» EXERCISE PROMPT
Lines holding the string "your" are the ones to copy from this listing.
(MATERIAL FOR THIS EXERCISE Opens)
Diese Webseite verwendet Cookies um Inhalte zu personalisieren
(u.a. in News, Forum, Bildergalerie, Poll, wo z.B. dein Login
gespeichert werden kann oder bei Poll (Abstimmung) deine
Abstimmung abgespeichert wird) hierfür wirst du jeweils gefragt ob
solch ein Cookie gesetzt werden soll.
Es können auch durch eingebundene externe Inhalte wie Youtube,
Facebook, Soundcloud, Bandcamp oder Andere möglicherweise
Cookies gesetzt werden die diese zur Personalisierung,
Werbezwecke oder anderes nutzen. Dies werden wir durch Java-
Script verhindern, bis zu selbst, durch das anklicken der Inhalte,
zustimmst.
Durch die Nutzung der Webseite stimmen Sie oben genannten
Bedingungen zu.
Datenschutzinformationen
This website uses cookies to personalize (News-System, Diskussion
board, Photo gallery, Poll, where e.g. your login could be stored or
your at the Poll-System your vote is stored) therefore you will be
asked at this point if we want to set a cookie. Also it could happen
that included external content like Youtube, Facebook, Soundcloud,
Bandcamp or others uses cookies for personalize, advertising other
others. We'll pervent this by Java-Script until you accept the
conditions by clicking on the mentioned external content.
(MATERIAL FOR THIS EXERCISE Closes)
(MATERIAL FOR THIS EXERCISE Opens)
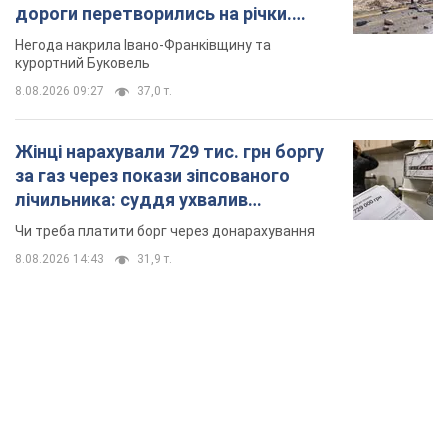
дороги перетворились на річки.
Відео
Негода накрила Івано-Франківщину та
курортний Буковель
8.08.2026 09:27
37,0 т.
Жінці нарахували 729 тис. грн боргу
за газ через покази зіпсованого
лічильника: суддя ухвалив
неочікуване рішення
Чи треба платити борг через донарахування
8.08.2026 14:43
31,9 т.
(MATERIAL FOR THIS EXERCISE Closes)
(MATERIAL FOR THIS EXERCISE Opens)
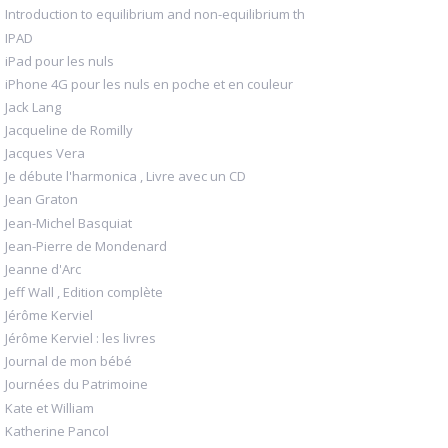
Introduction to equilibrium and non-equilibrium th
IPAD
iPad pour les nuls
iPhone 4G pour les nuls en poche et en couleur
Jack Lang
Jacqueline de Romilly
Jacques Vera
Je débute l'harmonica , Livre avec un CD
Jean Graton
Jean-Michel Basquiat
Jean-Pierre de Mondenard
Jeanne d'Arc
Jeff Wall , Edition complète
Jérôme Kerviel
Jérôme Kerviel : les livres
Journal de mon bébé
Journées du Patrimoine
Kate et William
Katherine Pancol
(MATERIAL FOR THIS EXERCISE Closes)
» ANSWER BOX
board, Photo gallery, Poll, where e.g. your login could be stored or
your at the Poll-System your vote is stored) therefore you will be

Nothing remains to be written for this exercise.